The Ata-Baba hazelnut is commonly consumed as a dried snack. They are also a particularly important ingredient for the preparation of sweets for the Novruz, the spring holiday that welcomes the new nature cycle, like baklava (a dessert made with phyllo pastry, honey and dried fruits) and shaker bura (baked bagels filled with ground hazelnuts, mixed with sugar and eggs).
As Azerbaijan began to consolidate as one of the most important producing countries in the world, local varieties began to lose commercial importance, except for a very local basis, often not adequately remunerated. Small-scale producers have thus lost part of their sovereignty on the autochthonous production and end up delivering the product to local traders who create mass production for the processing industry and export. The Presidium aims at supporting small-scales producers who are still cultivated the ancient variety, helping their product to get the remuneration they deserve.

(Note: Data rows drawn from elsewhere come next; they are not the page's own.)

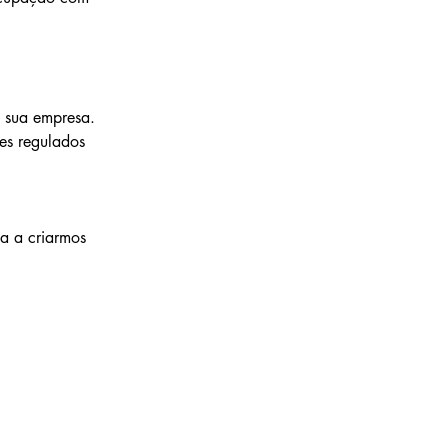
a sua empresa. 
es regulados 
a a criarmos 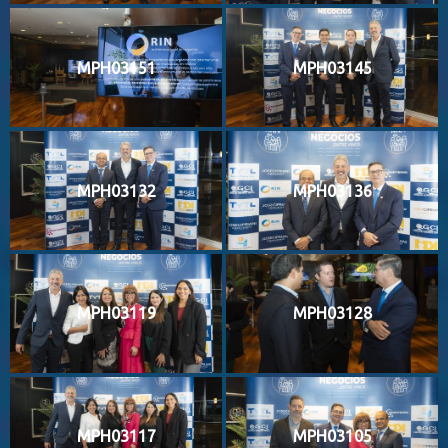
MPH03151
MPH03145
MPH03132
MPH03136
MPH03119
MPH03128
MPH03117
MPH03105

“We believe in the potential of our hazelnut but big industries have swept away small hazelnut businesses. If we can gather and form a cooperative we can restore hazelnut farmers business” argues Sebuhi Nebiyev, producers of Ata-Baba hazelnut.

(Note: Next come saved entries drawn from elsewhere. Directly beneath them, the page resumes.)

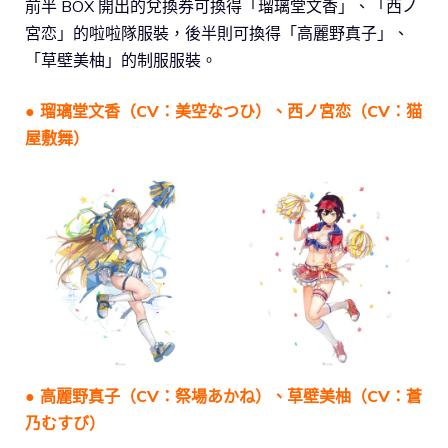
前半 BOX 開出的兌換券可換得「瑠璃堂文香」、「西ノ
宮恋」的啦啦隊服裝，後半則可換得「高麗野真子」、
「草壁美柚」的制服服裝。
●
瑠璃堂文香（CV：美空なつひ）、西ノ宮恋（CV：猫
屋敷舞）
●
高麗野真子（CV：祭場あかね）、草壁美柚（CV：蒼
乃むすび）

It is a local red grape variety named after the village of Mədrəsə in the Shamakhi region of Azerbaijan, historically known as Shirvan region, a mountainous area, with the highest peak, Babadag, that rises to 3,629 meters. The landscape varies deeply, from steppe to foothill meadows and forests, such as the climate, highly influenced by the territory mountainous geography and close location to the Caspian Sea. Consequently, these Azerbaijani wine regions can face different type of weather, from dry, to very cool to wet and therefore, the varieties that grow here must be very rustic and robust. From Madrasa are produced richly coloured red wines, but also citrusy rosés, with a good level of tannins. The aroma is rich in fruits flavors, such as raspberry and wild berries, with a long finish.
In the 1870s-80s, there were 50 thousand hectares planted with Madrasa vines, but the total cultivated area has decreased significantly over the past century. Slow Food wants to support who have returned to this cultivation, or never left, working alongside the wine-makers to operate a reposition of the Madrasa wine in the market. Indeed, currently, small-scale producers are forced to sell the grapes to big industrial companies, which poorly pay the raw material. To achieve the objective, producers have decided to promote sustainable techniques both in cultivation and winemaking, in order to meet the needs of a modern consumer, while protecting the environment. Therefore, the use of synthetic chemicals in the field is not allowed, and no industrial yeasts are used in the fermentation. “Viticulture in Shamakhi is a centuries-old tradition and by forming a Presidia group we are aiming to take this tradition into international horizons” states Etibar Muradli, Madrasa producer.
More about COVCHEG
In Azerbaijan, through the COVCHEG project, Slow Food is working to safeguard what is left of local biodiversity, and develop sustainable local value chains as viable alternatives to the established and powerful ones that are wiping out local production. With the financial support of the European Union, Slow Food, in partnership withthe Azerbaijan Tourism Board is developing a project to support smallholder famers in the Greater Caucasus Mountains region. Working closely with local authorities, civil society groups, and other stakeholders, the EU-Azerbaijan partnership will share EU best practices and experience on local identities and gastronomy as well as the conservation of biodiversity and cultural heritage in the area.